Senado Federal (Jefferson Rudy/Agência Senado)
Estagiária de jornalismo
Publicado em 2 de setembro de 2026 às 16h46.
Última atualização em 2 de setembro de 2026 às 17h02.
A Comissão de Constituição e Justiça (CCJ) do Senado aprovou o texto base da Proposta de Emenda à Constituição (PEC) da Segurança Pública nesta quarta-feira, 2. A proposta, que altera dispositivos da Constituição para definir competências da União, dos estados, do Distrito Federal e dos municípios na área de segurança pública.
No entanto, ainda não foram analisados os destaques, três trechos da proposta em discussão, então ela não seguirá direto para o plenário do Senado.
Após enviado ao plenário, como se trata de uma PEC, o texto precisará ser aprovado em dois turnos, com pelo menos 49 votos favoráveis em cada votação. Pelo regimento, deve haver um intervalo de cinco dias úteis entre o primeiro e o segundo turno, prazo que pode ser dispensado mediante acordo de líderes ou pela aprovação de requerimento que estabeleça um calendário especial para a votação.
Finalizada essa fase, o texto ainda pode sofrer alterações. Após a segunda versão do parecer apresentada ontem pelo relator, Rogério Carvalho (PT-SE), foram apresentadas mais oito emendas.

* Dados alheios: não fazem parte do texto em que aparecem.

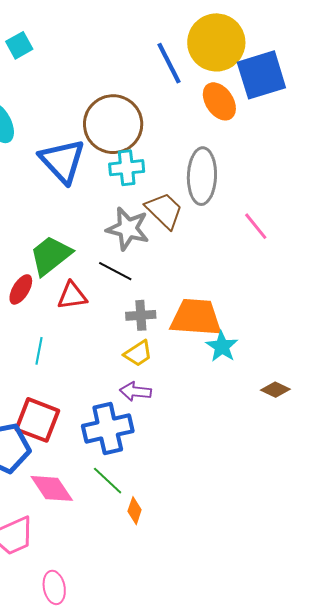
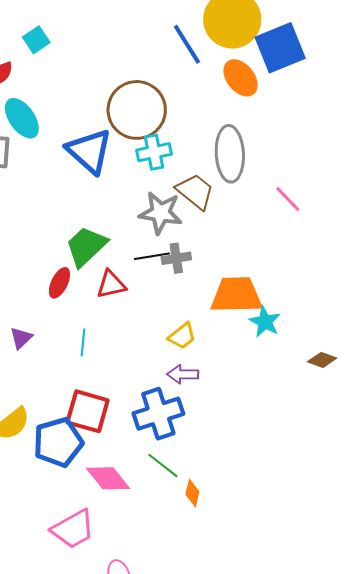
black line: (115, 271) -> (152, 256), turned -32
gray cross: (141, 315) -> (176, 258), moved

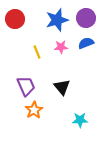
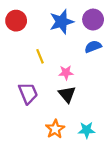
pink star: (61, 47) -> (66, 73), moved
orange star: (34, 110) -> (55, 129), moved

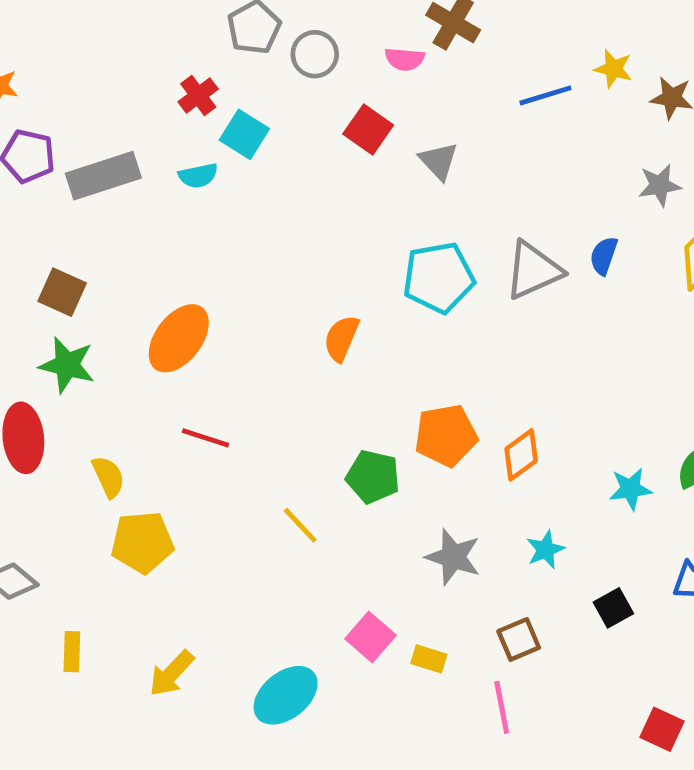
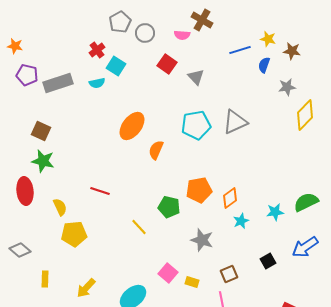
blue semicircle: (604, 256) -> (264, 65), moved
orange ellipse: (179, 338) -> (132, 126), moved
cyan star: (545, 550) -> (241, 221), moved

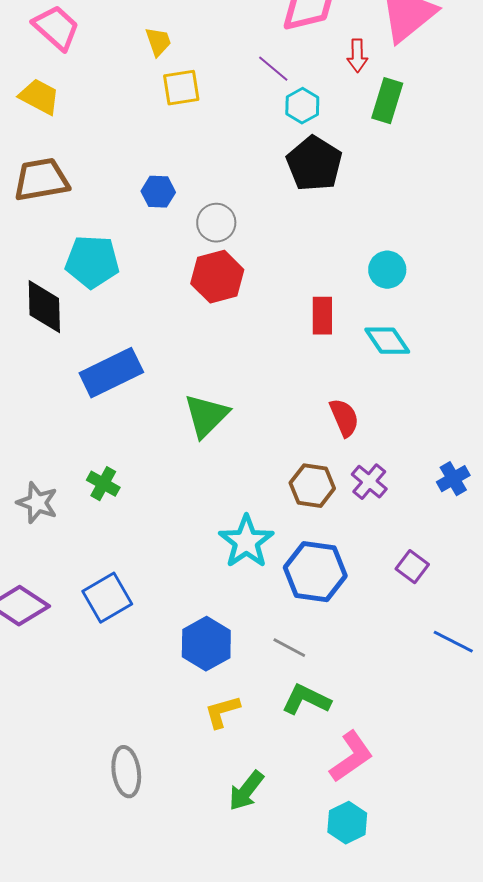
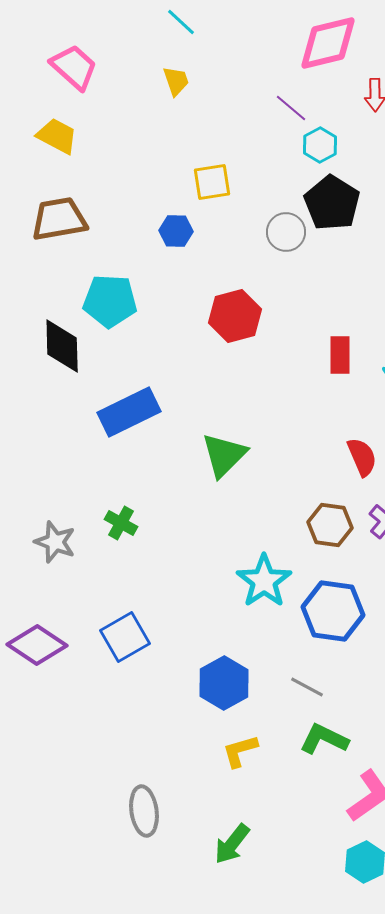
yellow square: (181, 88) -> (212, 182), moved
gray circle: (216, 223) -> (286, 232), moved
green arrow: (246, 791) -> (232, 844), moved

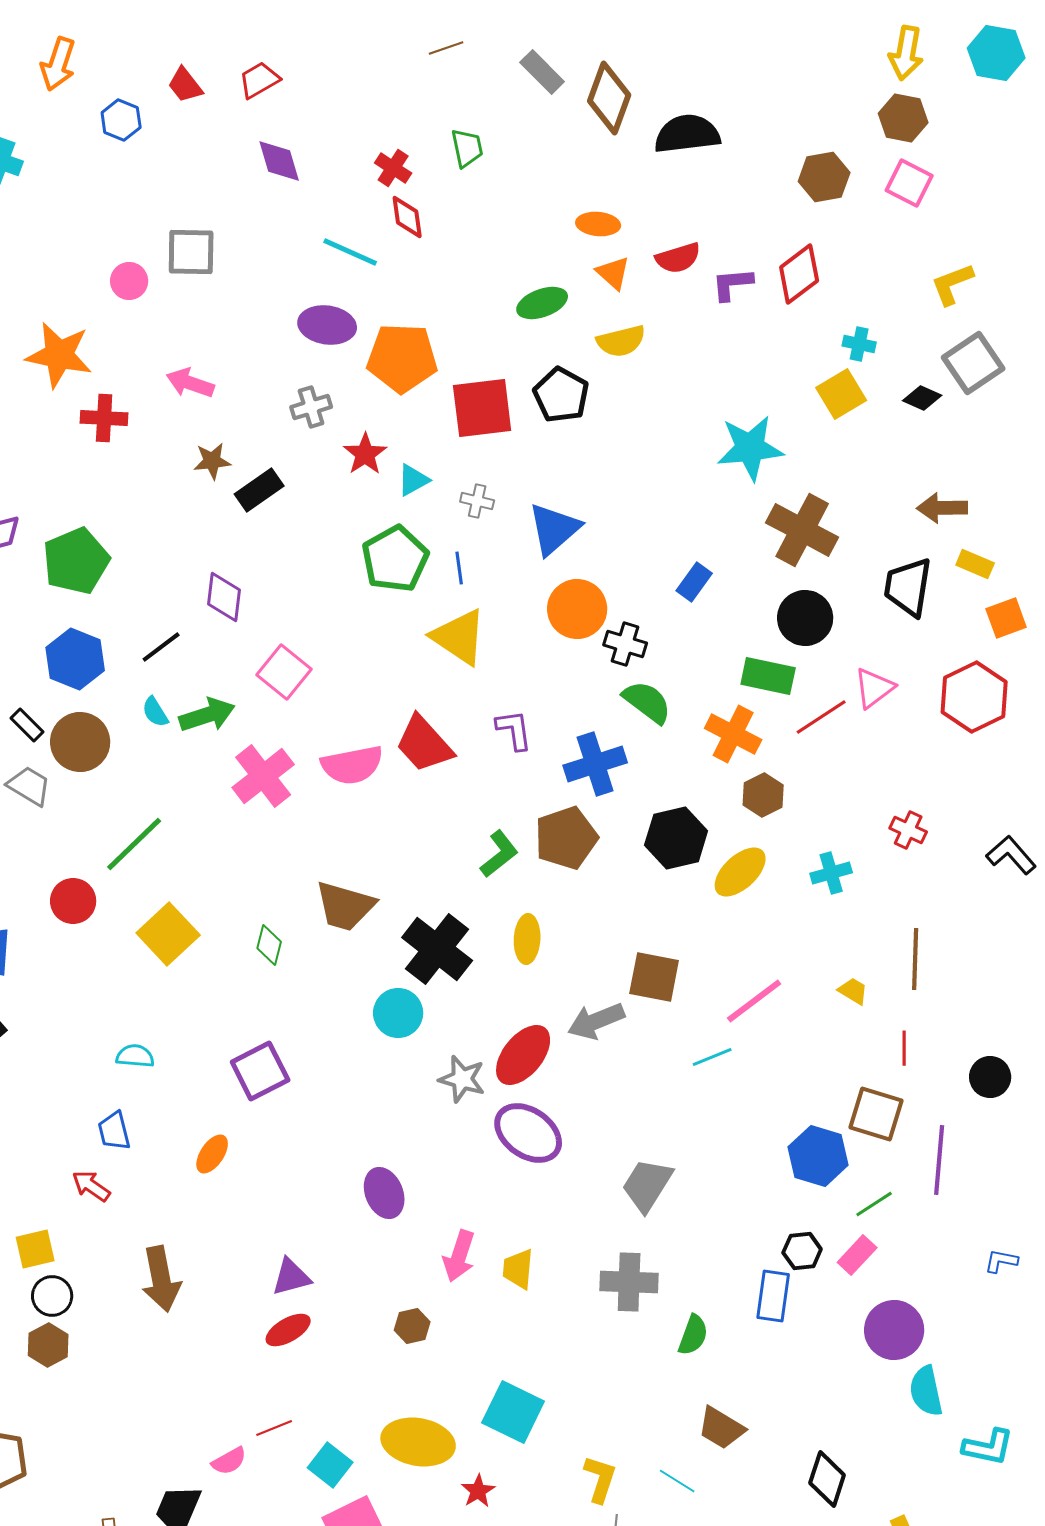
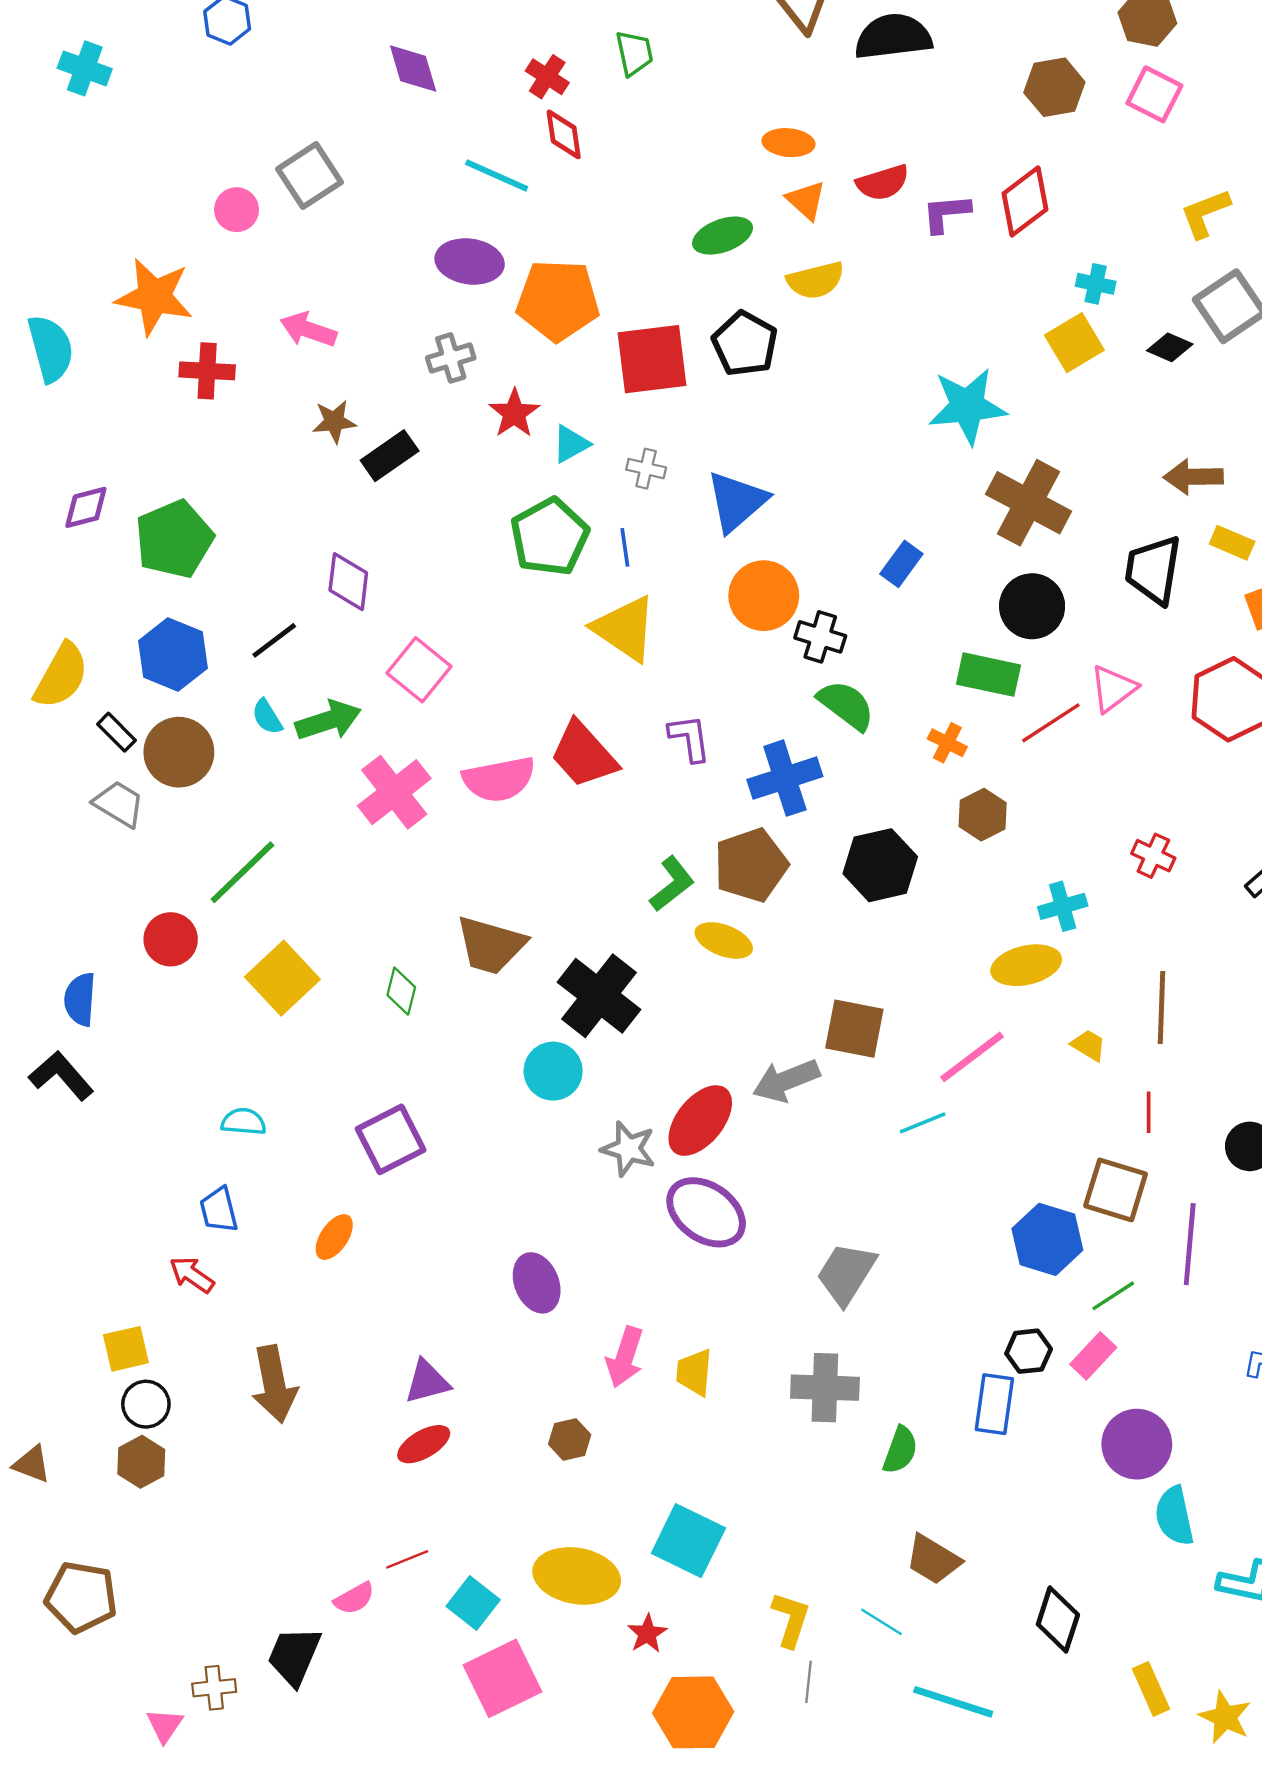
gray square: (191, 252) -> (309, 176), turned -34
orange cross: (733, 734) -> (947, 743), size x0.6
yellow ellipse: (740, 872) -> (1026, 965), moved, turned 30
yellow ellipse: (527, 939) -> (724, 940), moved, turned -72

Caso o Senado acate alguma emenda que não seja exclusivamente de redação, a proposta terá de voltar para análise da Câmara dos Deputados — possibilidade que o governo busca evitar.
Uma das principais mudanças feitas por Carvalho na nova versão do texto foi a retirada de um trecho que afetava recursos destinados ao esporte. A alteração atende a uma demanda do setor esportivo para impedir que essas verbas fossem reduzidas.
O texto aprovado anteriormente pela Câmara previa um corte de 30% nos recursos arrecadados com apostas esportivas que atualmente são destinados ao Ministério do Esporte, ao Comitê Olímpico Brasileiro e ao Comitê Brasileiro de Clubes.
Esses valores seriam direcionados ao Fundo Nacional de Segurança Pública (FNSP) e ao Fundo Penitenciário Nacional (Funpen). Segundo o relator, a retirada desse trecho é considerada uma emenda de redação, e não de mérito. Com isso, a mudança não deve fazer com que a PEC retorne à Câmara.
Depois da apresentação da segunda versão do parecer, na terça-feira, 1º, foram apresentadas ainda oito novas emendas ao texto-base.
A PEC reforça o papel da União na segurança pública e amplia a possibilidade de atuação da Polícia Federal contra organizações criminosas e milícias que atuam em diferentes regiões do país. O texto também busca aumentar a cooperação entre o governo federal e os estados no combate a esses grupos.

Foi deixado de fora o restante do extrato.